Through the Looking Glass Children's Book Reviews

Mimi

Mimi

John Newman
Fiction
For ages 9 to 12
Candlewick Press, 2011   ISBN: 978-0763654153

One hundred and forty-nine days ago Mimi’s mother died. Mimi, her father, and her older siblings, Conor and Sally, are all having a very hard time adjusting to their loss. Mimi’s dad spends his days either sleeping or lying on the sofa watching the TV. Every evening he prepares frozen pizza for his children, and every evening he manages to burn the pizza so that it is pretty much inedible. For the most part the children subsist on the sweets they get from Ms. Lemon’s shop and the cakes and other food that their relatives give them.

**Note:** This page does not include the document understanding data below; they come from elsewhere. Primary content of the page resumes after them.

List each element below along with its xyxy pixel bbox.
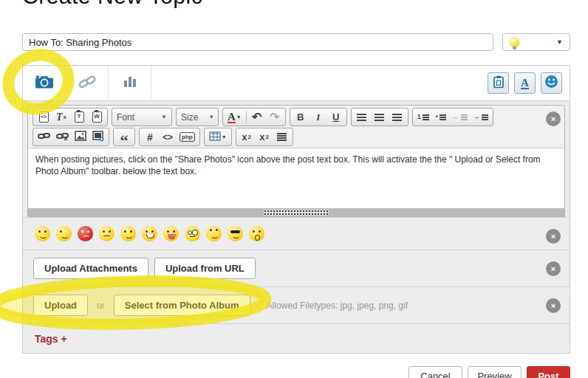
code-button[interactable]: <> (159, 129, 177, 145)
grin-emoji-icon[interactable] (142, 226, 157, 241)
align-right-icon (392, 114, 402, 115)
chevron-down-icon: ▼ (208, 114, 214, 120)
indent-icon (482, 114, 488, 116)
smile-emoji-icon[interactable] (120, 226, 136, 241)
font-color-icon: A (521, 78, 529, 89)
page-title: Create New Topic (22, 0, 202, 9)
php-button[interactable]: php (177, 129, 198, 145)
source-icon: <> (39, 111, 49, 123)
remove-format-button[interactable]: Tx (52, 109, 70, 125)
editor-content[interactable]: When posting pictures, click on the "Sha… (28, 148, 564, 208)
tags-row: Tags + (23, 324, 570, 353)
outdent-icon (461, 114, 468, 116)
insert-poll-button[interactable] (109, 66, 151, 100)
horizontal-rule-button[interactable] (273, 129, 291, 145)
insert-image-button[interactable] (72, 129, 89, 145)
image-icon (75, 131, 86, 143)
php-icon: php (180, 132, 195, 142)
indent-button[interactable]: → (471, 109, 491, 125)
underline-button[interactable]: U (327, 109, 345, 125)
remove-format-icon: T (56, 111, 63, 123)
post-button[interactable]: Post (527, 366, 570, 378)
close-editor-button[interactable]: × (546, 111, 561, 126)
font-color-button[interactable]: A (514, 72, 536, 94)
share-link-button[interactable] (66, 66, 109, 100)
emoji-row: × (23, 218, 570, 250)
chevron-down-icon: ▼ (161, 114, 167, 120)
lightbulb-icon (510, 38, 519, 47)
bold-button[interactable]: B (292, 109, 310, 125)
align-center-button[interactable] (371, 109, 389, 125)
create-topic-panel: A <> (22, 65, 570, 354)
topic-icon-dropdown[interactable]: ▼ (502, 33, 570, 51)
unamused-emoji-icon[interactable] (99, 226, 114, 241)
angry-emoji-icon[interactable] (78, 226, 93, 241)
paste-text-icon: T (75, 111, 84, 123)
undo-icon: ↶ (252, 110, 261, 124)
emoji-list (35, 226, 264, 241)
superscript-button[interactable]: x2 (256, 129, 273, 145)
close-emoji-row-button[interactable]: × (546, 229, 561, 244)
insert-link-button[interactable] (35, 129, 53, 145)
cool-emoji-icon[interactable] (228, 226, 243, 241)
tongue-emoji-icon[interactable] (163, 226, 179, 241)
upload-from-url-button[interactable]: Upload from URL (154, 258, 256, 279)
attachment-toolbar: A (23, 66, 570, 101)
blockquote-button[interactable]: “ (115, 129, 133, 145)
text-color-button[interactable]: A ▼ (225, 109, 245, 125)
chevron-down-icon: ▼ (222, 134, 227, 140)
quote-icon: “ (120, 137, 129, 145)
surprised-emoji-icon[interactable] (249, 226, 264, 241)
close-photo-row-button[interactable]: × (546, 298, 561, 313)
paste-word-button[interactable]: W (88, 109, 106, 125)
font-dropdown[interactable]: Font ▼ (112, 108, 172, 126)
subscript-button[interactable]: x2 (238, 129, 256, 145)
bar-chart-icon (123, 75, 137, 92)
align-left-icon (357, 114, 366, 115)
bullet-list-button[interactable]: • (432, 109, 450, 125)
undo-button[interactable]: ↶ (248, 109, 266, 125)
outdent-button[interactable]: ← (450, 109, 471, 125)
paste-text-button[interactable]: T (70, 109, 88, 125)
emoji-toggle-button[interactable] (541, 72, 562, 94)
table-button[interactable]: ▼ (206, 129, 230, 145)
insert-media-button[interactable] (89, 129, 107, 145)
text-color-icon: A (228, 111, 236, 123)
tags-add-link[interactable]: Tags + (35, 333, 67, 345)
media-icon (92, 131, 104, 144)
redo-button[interactable]: ↷ (266, 109, 284, 125)
hash-icon: # (147, 131, 153, 143)
upload-button[interactable]: Upload (33, 295, 88, 316)
topic-title-input[interactable] (22, 33, 493, 51)
unlink-button[interactable] (53, 129, 72, 145)
source-button[interactable]: <> (35, 109, 52, 125)
paste-word-icon: W (92, 111, 102, 123)
hashtag-button[interactable]: # (141, 129, 159, 145)
eyeroll-emoji-icon[interactable] (206, 226, 222, 241)
cancel-button[interactable]: Cancel (408, 366, 462, 378)
paste-button[interactable] (488, 72, 509, 94)
align-right-button[interactable] (389, 109, 406, 125)
redo-icon: ↷ (270, 110, 279, 124)
resize-grip[interactable] (264, 210, 329, 216)
link-icon (78, 74, 96, 93)
close-attachments-row-button[interactable]: × (546, 261, 561, 276)
numbered-list-button[interactable]: 1 (414, 109, 432, 125)
size-dropdown[interactable]: Size ▼ (176, 108, 219, 126)
select-from-photo-album-button[interactable]: Select from Photo Album (114, 295, 250, 316)
or-label: or (97, 300, 105, 311)
italic-button[interactable]: I (310, 109, 327, 125)
wink-emoji-icon[interactable] (56, 226, 72, 241)
preview-button[interactable]: Preview (468, 366, 522, 378)
allowed-filetypes-note: Allowed Filetypes: jpg, jpeg, png, gif (267, 300, 408, 311)
editor-toolbar-row1: <> Tx T W Font ▼ Size (28, 106, 564, 128)
share-photos-button[interactable] (23, 66, 66, 100)
blush-emoji-icon[interactable] (35, 226, 50, 241)
unlink-icon (56, 131, 69, 143)
code-icon: <> (163, 132, 173, 142)
bullet-list-icon (440, 114, 446, 116)
align-left-button[interactable] (353, 109, 371, 125)
upload-attachments-button[interactable]: Upload Attachments (33, 258, 148, 279)
horizontal-rule-icon (277, 133, 287, 134)
flushed-emoji-icon[interactable] (185, 226, 200, 241)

   The unhealthy eating habits of the children are the tip of the iceberg. Mimi and her siblings are not living what anyone would consider to be a healthy or normal life. Mimi is often late to school, and most of the time she doesn’t bother doing her homework at all. Her teacher, Ms. Addle, does not seem to mind that Mimi is always late and that she is not doing her assigned homework. Mimi coasts along coping as best she can and wishing all the time that Mammy was still there. She secretly reads Sally’s diary and knows that her sister is also struggling.

   Eventually the completely dysfunctional situation in Mimi’s family starts to unravel. It begins when Ms. Addle goes on maternity leave. Her replacement is appalled that Mimi has been allowed to get away with so much for so long. She demands that Mimi get to school on time and that she does her homework. The teacher gets together with Mimi’s dad and gives him a talking to. Then the dentist gives Dad a talking to as well because Mimi, Sally, and Conor’s teeth are in a terrible state because no one is making sure that they brush their teeth and eat healthy food. In fact Mimi’s dad gets lectured by everybody, and for the first time since his wife’s death he becomes aware of the fact that he cannot afford to indulge in his grief. His children need him. Dad is just beginning to get things sorted out when the dark secret that Sally mentioned in her diary is brought to light and everyone is shocked by it. When Sally runs away Mimi starts to feel as if her life is never going to be normal again.

   In this sometimes funny, sometimes painful story, John Newman takes us into a family home, allowing us to see how the members of that family struggle to come to terms with a terrible loss. Grief takes many forms and it is interesting to see how Mimi, her father, and her siblings behave, each of them trying in his or her own way to get through each day. We see how Mimi’s father has to be forced out of his lethargy and how he and his children start rebuilding their lives after they hit rock bottom. The story is both powerful and uplifting, and it ends in such a way that we dare to hope that Mimi and her family will prevail after all.